Wenn Nagelsmann Bundestrainer ist, dann ist Schmaus so etwas wie der Bundes-Chefkoch. Und als solcher ist der Regensburger schon seit August 2017 für das leibliche und irgendwie auch seelische Wohlbefinden der Nationalspieler Manuel Neuer, Thomas Müller und Co. zuständig. Und so wie Nagelsmann schon weit vor der EM vom 14. Juni bis zum 14. Juli mit seinen Planungen begonnen hat, genauso ging es auch Schmaus.

Fine Dining, Fusionsküche, Sushi: Schmaus ist taktisch flexibel

«Wir müssen die Bedingungen vor Ort besichtigen und alles organisieren. Wir müssen genau wissen, was wir kochen möchten, die Zutaten organisieren und was wir für Geräte brauchen», beschrieb Schmaus den Start seiner Vorbereitungen Monate bevor der erste Ball am 14. Juni im EM-Eröffnungsspiel zwischen Gastgeber Deutschland und Schottland in München rollt. Mit den Bedingungen im deutschen Base Camp in Herzogenaurach ist er vertraut. «Da fällt die Planung sicherlich etwas leichter als etwa vor der WM in Katar.»
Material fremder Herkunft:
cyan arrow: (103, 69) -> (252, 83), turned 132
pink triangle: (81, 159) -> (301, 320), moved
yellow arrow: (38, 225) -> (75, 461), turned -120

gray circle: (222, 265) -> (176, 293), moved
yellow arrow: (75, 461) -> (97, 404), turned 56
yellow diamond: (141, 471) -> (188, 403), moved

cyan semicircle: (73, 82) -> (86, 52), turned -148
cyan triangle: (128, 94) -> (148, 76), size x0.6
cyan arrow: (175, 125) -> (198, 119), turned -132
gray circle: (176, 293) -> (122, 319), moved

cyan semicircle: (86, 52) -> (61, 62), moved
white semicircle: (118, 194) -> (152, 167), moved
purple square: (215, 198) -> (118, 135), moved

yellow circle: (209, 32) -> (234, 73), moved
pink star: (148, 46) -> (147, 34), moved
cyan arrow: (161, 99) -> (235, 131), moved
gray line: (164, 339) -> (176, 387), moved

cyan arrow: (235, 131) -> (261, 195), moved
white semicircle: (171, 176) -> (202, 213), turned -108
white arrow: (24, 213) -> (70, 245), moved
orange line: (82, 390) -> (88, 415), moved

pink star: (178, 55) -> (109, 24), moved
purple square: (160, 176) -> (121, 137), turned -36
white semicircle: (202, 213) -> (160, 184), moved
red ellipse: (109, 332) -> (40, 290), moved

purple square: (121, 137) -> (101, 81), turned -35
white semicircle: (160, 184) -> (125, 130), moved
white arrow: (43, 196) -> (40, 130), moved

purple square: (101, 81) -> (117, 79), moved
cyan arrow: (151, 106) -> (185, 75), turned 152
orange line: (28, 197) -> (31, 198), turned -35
Schmaus hat sich nach Lehr- und Wanderjahren in Lugano, St. Moritz, Stockholm und New York in Regensburg ein kleines Imperium erkocht. Von Fine Dining im Sternerestaurant Storstad über Fusionsküche im Sticky Fingers bis zu Sushi im Aska - der Sohn einer bayrischen Gastronomenfamilie aus Viechtach in Niederbayern ist taktisch flexibel.
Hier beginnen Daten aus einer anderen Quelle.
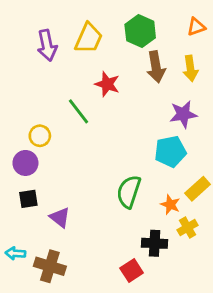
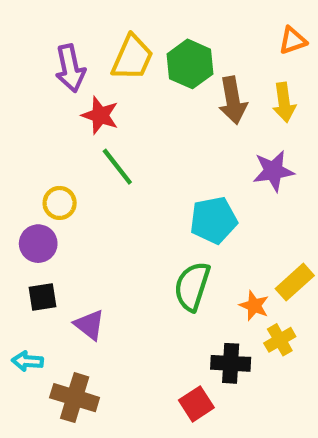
green hexagon: (140, 31) -> (190, 64), moved
red star: (107, 84) -> (100, 115), moved
cyan pentagon: (170, 152) -> (214, 220), moved
cyan arrow: (15, 253) -> (28, 361), moved

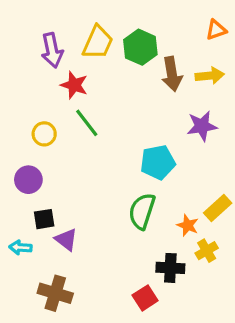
yellow arrow: (284, 102) -> (210, 76), turned -88
yellow circle: (60, 203) -> (44, 134), moved
black square: (42, 297) -> (44, 219), moved
cyan arrow: (28, 361) -> (21, 247), moved

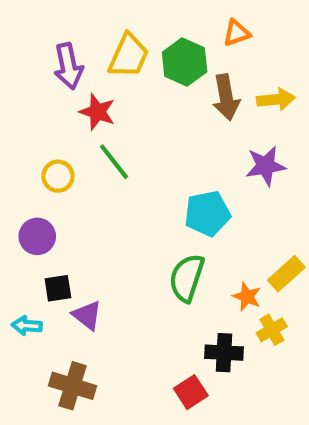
orange triangle: (216, 30) -> (236, 33), moved

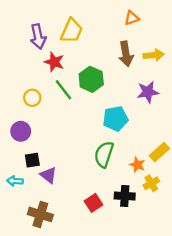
green hexagon: (185, 62) -> (91, 79), moved
red square: (191, 392) -> (94, 203), moved

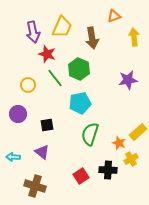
brown arrow: (126, 54) -> (92, 38), moved
yellow arrow: (154, 55) -> (134, 37), moved, turned -90
cyan pentagon: (115, 119) -> (80, 103), moved
black square: (32, 160) -> (47, 125), moved

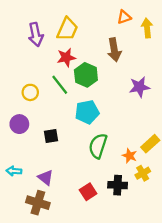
yellow arrow: (134, 37) -> (147, 28), moved
brown arrow: (92, 38) -> (114, 50), moved
red star: (47, 54) -> (66, 57), moved, turned -30
purple triangle: (42, 152) -> (46, 178), moved

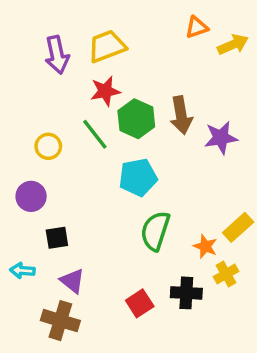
yellow arrow: (147, 28) -> (233, 45), turned 72
yellow trapezoid: (67, 29) -> (107, 46), turned -135
brown arrow: (114, 50) -> (181, 115), moved
black square: (51, 136) -> (57, 238), moved

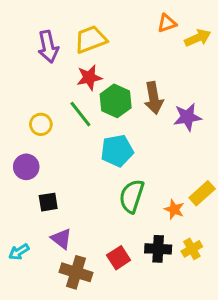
cyan arrow: (22, 271) -> (19, 252), moved, turned -36
yellow cross: (226, 274) -> (192, 249), moved
brown cross: (60, 321) -> (76, 272), moved

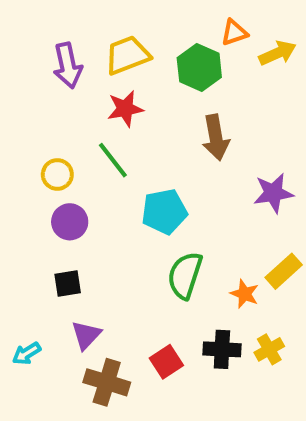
green hexagon: (116, 101) -> (199, 68), moved
purple star: (187, 117) -> (273, 193), moved
purple circle: (26, 167) -> (70, 222), moved
purple triangle: (61, 239) -> (86, 335), turned 35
Wie ein Trainer sein System muss Schmaus auch seine Speisen anpassen. «Generell gilt: Je näher wir einem Spiel kommen, umso ritualisierter muss das Essen sein. Es geht auch darum, den Spielern Sicherheit über das Essen zu geben. Das ist eine mentale Sache», erzählte er auf einer Messe in Nürnberg. «Sie müssen wissen, dass sie sich zu hundert Prozent auf uns verlassen können. Ein Spieler wird an einem Tag vor dem Spiel nicht zu etwas greifen, was er nicht kennt. Wenn ein Spieler nie Mango isst, dann wird er das unmittelbar vor einem Spiel höchstwahrscheinlich nicht ändern.»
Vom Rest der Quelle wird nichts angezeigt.